> **WHAT TO WORK ON**:
Report each line of the entries that includes "Оставить" by copying it.
Start of Block
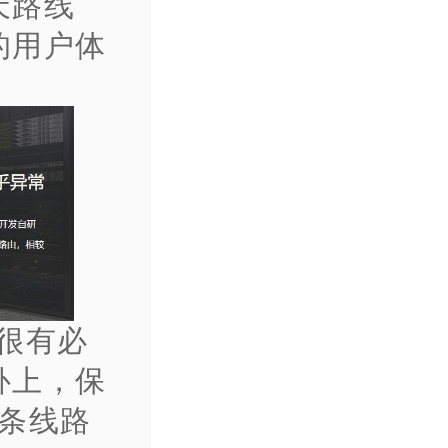
天路线
的用户体
很有必
补上，保
条线路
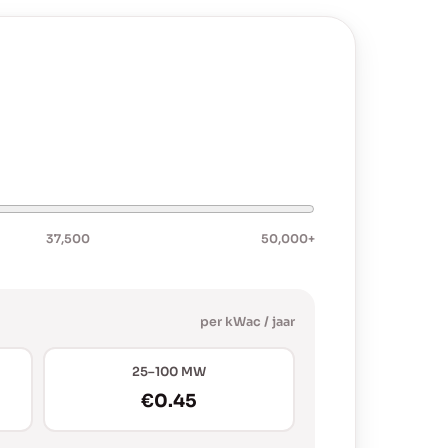
37,500
50,000+
per kWac / jaar
25–100 MW
€0.45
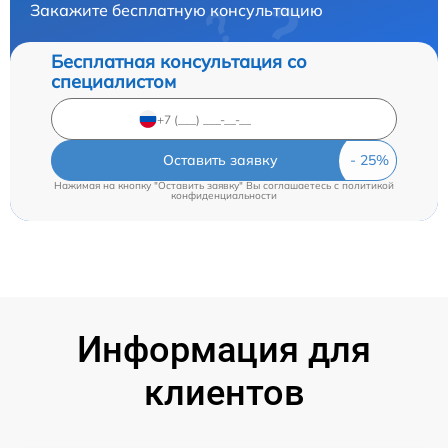
Закажите бесплатную консультацию
Бесплатная консультация со
специалистом
Оставить заявку
Нажимая на кнопку "Оставить заявку" Вы соглашаетесь c
политикой
конфиденциальности
Информация для
клиентов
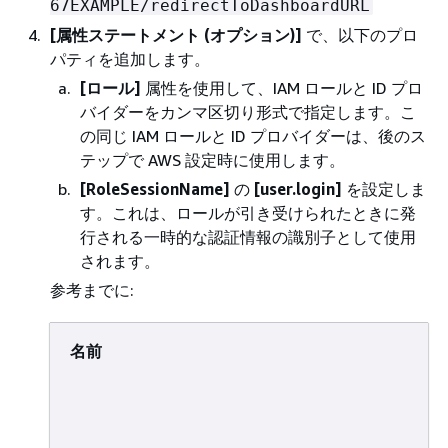
67EXAMPLE/redirectToDashboardURL
[属性ステートメント (オプション)]
で、以下のプロ
パティを追加します。
[ロール]
属性を使用して、IAM ロールと ID プロ
バイダーをカンマ区切り形式で指定します。こ
の同じ IAM ロールと ID プロバイダーは、後のス
テップで AWS 設定時に使用します。
[RoleSessionName]
の
[user.login]
を設定しま
す。これは、ロールが引き受けられたときに発
行される一時的な認証情報の識別子として使用
されます。
参考までに:
名前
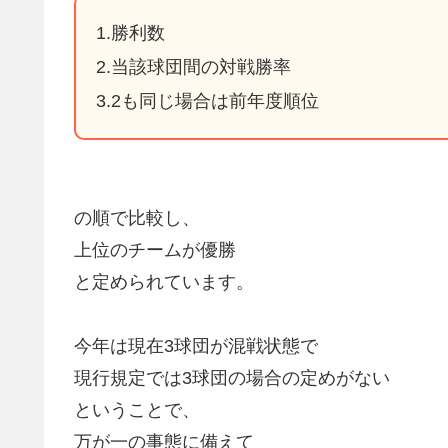
1.勝利数
2.当該球団間の対戦勝率
3.2も同じ場合は前年度順位
の順で比較し、
上位のチームが優勝
と定められています。
今年は現在3球団が混戦状態で
現行規定では3球団の場合の定めがない
ということで、
万が一の事態に備えて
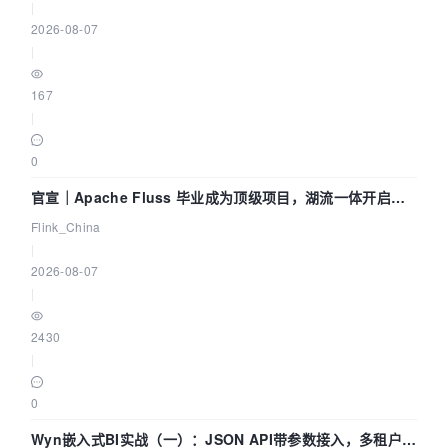
|
2026-08-07
|
167
|
0
官宣｜Apache Fluss 毕业成为顶级项目，湖流一体开启
Agentic Lake 全面实时化时代
Flink_China
|
2026-08-07
|
2430
|
0
Wyn嵌入式BI实战（一）：JSON API带参数接入，多租户数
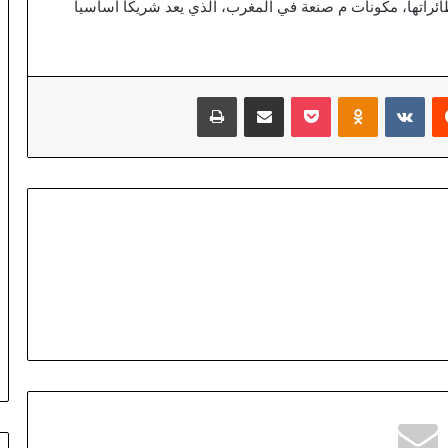
ئراتها، مكونات م صنعة في المغرب، الذي يعد شريكا أساسيا
يست
Odnoklassniki
‫Pocket
مشاركة عبر البريد
طباعة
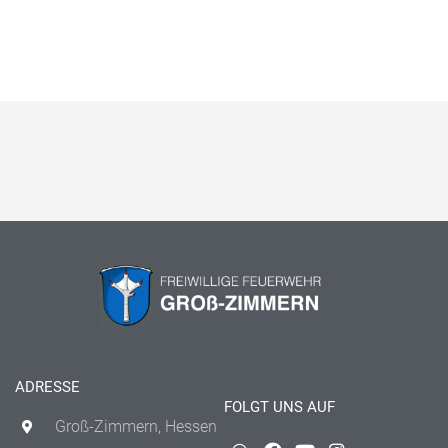
ADRESSE
FOLGT UNS AUF
Groß-Zimmern, Hessen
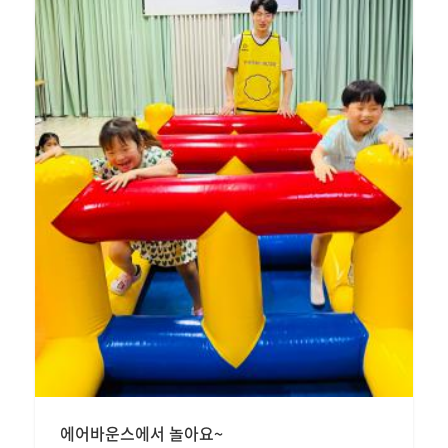
에어바운스에서 놀아요~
End of Block
> **ANSWER FOR THE TASK**:
Оставить заявку
Нажимая на кнопку "Оставить заявку" Вы соглашаетесь c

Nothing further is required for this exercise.